ANCIENT HISTORY OF THE GOAT—ILLUSTRATIONS OF THE SCRIPTURES, ETC.


Sheep-breeding and Goats in China—Probable origin of sheep and goats—Sheep and goats coeval with man, and always propagated together—Habits of Grecian goat-herds—He-goat employed to lead the flock—Cameo representing a goat-herd—Goats chiefly valued for their milk—Use of goats'-hair for coarse clothing—Shearing of goats in Phrygia, Cilicia, &c.—Vestes caprina, cloth of goats'-hair—Use of goats'-hair for military and naval purposes—Curtains to cover tents—Etymology of Sack and Shag—Symbolical uses of sack-cloth—The Arabs weave goats'-hair—Modern uses of goats'-hair and goats'-wool—Introduction of the Angora or Cashmere goat into France—Success of the project.


The inquiry into the origin and propagation of the Goat, no less than that of the sheep, may justly be considered a subject for interesting investigation. Goats were no less highly prized by the ancient inhabitants of Greece and Italy than by the modern. We have seen, that the great value of sheep always consisted in its fleece. The goat, on the contrary, was more valued for the excellence and abundance of its milk, and for its suitableness to higher and more rugged and unproductive land[1].

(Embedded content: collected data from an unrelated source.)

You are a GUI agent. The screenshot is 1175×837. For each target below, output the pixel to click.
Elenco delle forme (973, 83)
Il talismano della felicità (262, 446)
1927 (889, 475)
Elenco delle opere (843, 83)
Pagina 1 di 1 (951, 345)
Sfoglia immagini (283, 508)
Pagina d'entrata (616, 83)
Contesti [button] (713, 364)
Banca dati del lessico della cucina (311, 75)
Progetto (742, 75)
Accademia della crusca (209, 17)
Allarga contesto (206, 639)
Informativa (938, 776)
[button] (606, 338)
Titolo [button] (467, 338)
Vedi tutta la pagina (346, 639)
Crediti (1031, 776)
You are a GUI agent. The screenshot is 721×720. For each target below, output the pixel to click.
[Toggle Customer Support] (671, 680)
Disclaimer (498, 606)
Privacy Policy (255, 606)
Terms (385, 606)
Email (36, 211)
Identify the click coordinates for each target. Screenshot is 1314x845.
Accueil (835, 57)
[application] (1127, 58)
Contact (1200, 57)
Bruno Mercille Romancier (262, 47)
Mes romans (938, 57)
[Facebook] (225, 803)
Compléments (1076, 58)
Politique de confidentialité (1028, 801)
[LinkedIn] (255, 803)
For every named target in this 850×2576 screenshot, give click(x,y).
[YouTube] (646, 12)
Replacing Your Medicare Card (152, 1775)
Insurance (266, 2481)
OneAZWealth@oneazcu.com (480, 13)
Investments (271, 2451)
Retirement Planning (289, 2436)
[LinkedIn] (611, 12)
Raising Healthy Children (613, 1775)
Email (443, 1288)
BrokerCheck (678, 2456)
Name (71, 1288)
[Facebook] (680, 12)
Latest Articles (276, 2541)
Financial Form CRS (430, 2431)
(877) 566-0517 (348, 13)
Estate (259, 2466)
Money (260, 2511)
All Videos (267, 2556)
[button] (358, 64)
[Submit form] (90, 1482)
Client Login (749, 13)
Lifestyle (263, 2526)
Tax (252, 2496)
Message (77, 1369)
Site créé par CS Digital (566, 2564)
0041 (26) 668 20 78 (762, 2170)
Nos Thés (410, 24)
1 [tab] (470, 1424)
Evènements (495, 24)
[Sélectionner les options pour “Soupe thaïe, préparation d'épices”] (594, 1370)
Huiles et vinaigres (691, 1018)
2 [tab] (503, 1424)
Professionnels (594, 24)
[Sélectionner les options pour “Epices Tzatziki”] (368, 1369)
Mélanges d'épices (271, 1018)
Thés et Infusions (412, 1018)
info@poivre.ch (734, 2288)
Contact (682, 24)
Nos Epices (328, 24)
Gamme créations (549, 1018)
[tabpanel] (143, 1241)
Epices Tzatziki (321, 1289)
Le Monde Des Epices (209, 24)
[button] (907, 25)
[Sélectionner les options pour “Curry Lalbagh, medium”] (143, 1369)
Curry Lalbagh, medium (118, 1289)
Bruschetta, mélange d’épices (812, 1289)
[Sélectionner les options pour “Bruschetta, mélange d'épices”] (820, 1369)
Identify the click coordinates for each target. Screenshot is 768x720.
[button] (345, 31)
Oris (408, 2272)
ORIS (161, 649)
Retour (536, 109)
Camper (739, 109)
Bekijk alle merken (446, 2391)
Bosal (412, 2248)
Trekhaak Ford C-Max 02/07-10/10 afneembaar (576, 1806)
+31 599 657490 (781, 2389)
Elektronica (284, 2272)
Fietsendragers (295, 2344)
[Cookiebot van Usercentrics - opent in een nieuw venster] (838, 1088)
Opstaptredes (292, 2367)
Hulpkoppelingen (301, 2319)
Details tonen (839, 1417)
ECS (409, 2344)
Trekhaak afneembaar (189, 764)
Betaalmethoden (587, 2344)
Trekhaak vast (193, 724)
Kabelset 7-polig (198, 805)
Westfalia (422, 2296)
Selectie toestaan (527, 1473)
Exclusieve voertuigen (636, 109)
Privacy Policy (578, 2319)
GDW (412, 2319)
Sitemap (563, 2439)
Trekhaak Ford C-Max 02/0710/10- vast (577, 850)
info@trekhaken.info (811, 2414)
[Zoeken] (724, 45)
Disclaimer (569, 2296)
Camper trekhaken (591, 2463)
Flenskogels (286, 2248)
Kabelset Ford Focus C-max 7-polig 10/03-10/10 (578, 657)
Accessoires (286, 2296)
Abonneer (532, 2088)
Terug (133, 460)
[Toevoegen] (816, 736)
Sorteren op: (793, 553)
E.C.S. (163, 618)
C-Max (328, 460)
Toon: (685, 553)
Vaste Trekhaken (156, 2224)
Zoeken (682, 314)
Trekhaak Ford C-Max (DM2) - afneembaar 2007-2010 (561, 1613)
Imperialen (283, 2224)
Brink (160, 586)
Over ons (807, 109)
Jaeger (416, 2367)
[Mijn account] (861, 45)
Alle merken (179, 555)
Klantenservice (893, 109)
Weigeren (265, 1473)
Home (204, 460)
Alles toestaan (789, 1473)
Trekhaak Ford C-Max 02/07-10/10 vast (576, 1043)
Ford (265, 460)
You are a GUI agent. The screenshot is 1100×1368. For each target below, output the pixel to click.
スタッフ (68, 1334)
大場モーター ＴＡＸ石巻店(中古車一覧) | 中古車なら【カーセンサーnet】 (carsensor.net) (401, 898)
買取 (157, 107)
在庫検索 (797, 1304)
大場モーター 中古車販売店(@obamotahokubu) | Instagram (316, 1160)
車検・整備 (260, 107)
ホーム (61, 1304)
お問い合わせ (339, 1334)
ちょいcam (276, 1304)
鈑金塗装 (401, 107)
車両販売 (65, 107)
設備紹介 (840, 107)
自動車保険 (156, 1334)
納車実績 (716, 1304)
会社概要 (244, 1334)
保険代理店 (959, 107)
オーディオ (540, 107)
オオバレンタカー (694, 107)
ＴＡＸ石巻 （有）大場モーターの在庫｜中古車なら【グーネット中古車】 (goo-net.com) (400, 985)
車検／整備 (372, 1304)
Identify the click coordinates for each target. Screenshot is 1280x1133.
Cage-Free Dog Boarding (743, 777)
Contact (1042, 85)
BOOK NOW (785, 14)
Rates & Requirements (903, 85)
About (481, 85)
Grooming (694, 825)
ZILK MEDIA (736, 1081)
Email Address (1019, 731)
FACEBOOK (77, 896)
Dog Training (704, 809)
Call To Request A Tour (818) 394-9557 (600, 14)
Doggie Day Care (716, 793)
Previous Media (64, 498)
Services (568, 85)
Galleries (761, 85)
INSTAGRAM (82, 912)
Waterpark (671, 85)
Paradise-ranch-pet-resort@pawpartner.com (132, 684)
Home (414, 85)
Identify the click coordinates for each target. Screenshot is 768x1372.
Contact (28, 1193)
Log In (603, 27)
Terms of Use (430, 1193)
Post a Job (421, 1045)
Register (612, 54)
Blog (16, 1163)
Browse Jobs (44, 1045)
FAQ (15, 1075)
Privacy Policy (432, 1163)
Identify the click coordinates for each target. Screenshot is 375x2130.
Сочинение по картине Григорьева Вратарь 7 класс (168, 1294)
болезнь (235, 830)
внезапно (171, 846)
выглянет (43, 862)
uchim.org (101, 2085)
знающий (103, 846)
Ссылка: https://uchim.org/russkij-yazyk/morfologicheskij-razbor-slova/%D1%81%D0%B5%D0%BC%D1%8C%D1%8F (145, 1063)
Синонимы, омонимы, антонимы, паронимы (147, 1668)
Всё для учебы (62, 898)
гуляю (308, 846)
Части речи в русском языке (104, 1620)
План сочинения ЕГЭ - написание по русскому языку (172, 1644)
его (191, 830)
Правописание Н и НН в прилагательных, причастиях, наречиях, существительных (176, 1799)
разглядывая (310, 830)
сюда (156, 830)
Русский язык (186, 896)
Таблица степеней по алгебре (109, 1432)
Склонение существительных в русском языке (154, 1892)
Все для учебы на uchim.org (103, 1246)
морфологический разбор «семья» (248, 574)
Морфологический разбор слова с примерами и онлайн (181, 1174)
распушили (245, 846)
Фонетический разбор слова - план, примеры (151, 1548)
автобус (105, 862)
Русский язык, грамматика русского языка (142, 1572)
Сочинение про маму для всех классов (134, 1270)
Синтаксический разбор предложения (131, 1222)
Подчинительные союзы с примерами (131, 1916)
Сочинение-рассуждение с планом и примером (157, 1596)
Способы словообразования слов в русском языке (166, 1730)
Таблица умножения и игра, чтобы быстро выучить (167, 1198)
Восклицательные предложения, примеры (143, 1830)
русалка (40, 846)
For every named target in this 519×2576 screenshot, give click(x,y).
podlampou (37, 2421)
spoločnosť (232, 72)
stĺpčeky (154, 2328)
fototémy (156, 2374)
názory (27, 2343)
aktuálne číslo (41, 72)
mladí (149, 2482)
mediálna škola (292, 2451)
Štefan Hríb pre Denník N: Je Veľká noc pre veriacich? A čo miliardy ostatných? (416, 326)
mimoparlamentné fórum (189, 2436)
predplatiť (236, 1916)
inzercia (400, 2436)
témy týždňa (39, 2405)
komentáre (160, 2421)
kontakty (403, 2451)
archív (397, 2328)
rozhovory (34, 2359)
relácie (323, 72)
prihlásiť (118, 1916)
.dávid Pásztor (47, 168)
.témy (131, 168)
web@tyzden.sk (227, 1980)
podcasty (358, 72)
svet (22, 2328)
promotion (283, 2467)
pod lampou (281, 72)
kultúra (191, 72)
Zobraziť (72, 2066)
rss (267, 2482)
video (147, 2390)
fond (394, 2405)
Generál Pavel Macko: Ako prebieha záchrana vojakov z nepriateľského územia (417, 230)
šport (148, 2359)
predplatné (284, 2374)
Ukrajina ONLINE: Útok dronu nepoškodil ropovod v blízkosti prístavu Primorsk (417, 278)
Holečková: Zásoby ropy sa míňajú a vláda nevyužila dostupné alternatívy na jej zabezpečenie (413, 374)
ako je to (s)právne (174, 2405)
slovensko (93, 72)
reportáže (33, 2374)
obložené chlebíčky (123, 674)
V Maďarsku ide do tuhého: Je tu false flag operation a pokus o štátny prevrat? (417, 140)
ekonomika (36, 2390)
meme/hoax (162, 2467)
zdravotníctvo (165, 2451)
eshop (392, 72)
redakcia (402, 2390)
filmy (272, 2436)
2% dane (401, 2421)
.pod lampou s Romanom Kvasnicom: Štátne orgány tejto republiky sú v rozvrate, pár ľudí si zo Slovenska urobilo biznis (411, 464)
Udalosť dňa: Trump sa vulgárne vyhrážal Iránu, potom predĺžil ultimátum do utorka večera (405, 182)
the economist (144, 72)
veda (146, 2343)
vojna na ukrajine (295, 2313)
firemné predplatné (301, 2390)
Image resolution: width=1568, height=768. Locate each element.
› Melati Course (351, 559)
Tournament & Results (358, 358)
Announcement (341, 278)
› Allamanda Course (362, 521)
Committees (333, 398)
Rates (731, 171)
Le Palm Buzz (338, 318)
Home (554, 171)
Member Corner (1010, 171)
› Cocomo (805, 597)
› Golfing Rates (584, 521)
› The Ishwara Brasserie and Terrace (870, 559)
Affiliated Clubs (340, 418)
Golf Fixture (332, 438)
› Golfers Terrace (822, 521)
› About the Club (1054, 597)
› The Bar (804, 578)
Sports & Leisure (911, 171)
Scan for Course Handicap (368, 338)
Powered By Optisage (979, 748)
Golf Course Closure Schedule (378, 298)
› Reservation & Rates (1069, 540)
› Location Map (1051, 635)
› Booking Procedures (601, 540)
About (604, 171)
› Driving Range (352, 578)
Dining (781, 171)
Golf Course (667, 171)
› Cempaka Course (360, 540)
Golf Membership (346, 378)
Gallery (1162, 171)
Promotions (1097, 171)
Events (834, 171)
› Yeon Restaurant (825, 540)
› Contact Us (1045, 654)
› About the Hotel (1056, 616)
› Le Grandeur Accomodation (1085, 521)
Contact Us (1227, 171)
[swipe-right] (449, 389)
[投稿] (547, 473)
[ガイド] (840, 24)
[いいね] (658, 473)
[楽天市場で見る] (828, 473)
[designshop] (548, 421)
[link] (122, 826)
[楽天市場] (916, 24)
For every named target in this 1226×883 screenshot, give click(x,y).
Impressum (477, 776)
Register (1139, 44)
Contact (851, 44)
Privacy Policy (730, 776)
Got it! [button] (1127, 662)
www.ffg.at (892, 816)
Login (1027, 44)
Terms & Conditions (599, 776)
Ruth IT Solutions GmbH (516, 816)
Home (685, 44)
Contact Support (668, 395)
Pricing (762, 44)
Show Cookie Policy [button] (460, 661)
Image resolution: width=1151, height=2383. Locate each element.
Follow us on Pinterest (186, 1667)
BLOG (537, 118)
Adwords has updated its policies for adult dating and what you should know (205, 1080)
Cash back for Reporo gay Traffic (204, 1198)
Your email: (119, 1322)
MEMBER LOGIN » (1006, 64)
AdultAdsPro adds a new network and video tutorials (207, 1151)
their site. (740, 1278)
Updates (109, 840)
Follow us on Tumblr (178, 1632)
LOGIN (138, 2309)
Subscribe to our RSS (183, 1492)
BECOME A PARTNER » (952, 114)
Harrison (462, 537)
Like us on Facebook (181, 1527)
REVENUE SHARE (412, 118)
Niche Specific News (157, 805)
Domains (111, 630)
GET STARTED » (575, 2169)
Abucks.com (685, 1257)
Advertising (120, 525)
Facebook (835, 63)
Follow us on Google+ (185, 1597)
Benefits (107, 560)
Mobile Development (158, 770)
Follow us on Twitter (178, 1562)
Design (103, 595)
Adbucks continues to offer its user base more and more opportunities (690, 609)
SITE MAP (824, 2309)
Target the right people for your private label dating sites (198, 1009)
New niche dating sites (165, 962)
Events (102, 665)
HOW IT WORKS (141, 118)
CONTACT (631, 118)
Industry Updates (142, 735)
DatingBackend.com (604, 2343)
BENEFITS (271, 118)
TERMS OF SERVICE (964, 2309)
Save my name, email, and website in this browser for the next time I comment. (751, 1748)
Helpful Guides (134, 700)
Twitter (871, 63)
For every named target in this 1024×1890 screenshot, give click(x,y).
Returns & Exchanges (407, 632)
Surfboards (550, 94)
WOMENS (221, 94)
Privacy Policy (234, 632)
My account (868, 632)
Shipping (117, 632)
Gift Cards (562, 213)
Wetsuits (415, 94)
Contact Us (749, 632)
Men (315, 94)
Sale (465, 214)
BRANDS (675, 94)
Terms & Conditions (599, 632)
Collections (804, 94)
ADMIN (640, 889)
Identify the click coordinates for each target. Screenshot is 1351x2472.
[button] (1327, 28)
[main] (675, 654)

We observe a clear allusion to this distinction between the principal uses of sheep and of goats in the twenty-seventh chapter of the book of Proverbs[2]. The management and use

  1. Virgil, Georg. iii. 305-321.
  2. "Be thou diligent to know the state of thy flocks, and look well to thy herds. The lambs are for thy clothing, and the goats are the price of thy field; and thou shalt have goats' milk enough for thy food, for the food of thy household, and for the maintenance of thy maidens." Prov. xxvii. 23, 26, 27. Bochart has quoted a great variety of ancient testimonies to the value of goats'-milk in his Hierozoicon, l. ii. cap. 51. pp. 629, 630. ed. Leusden.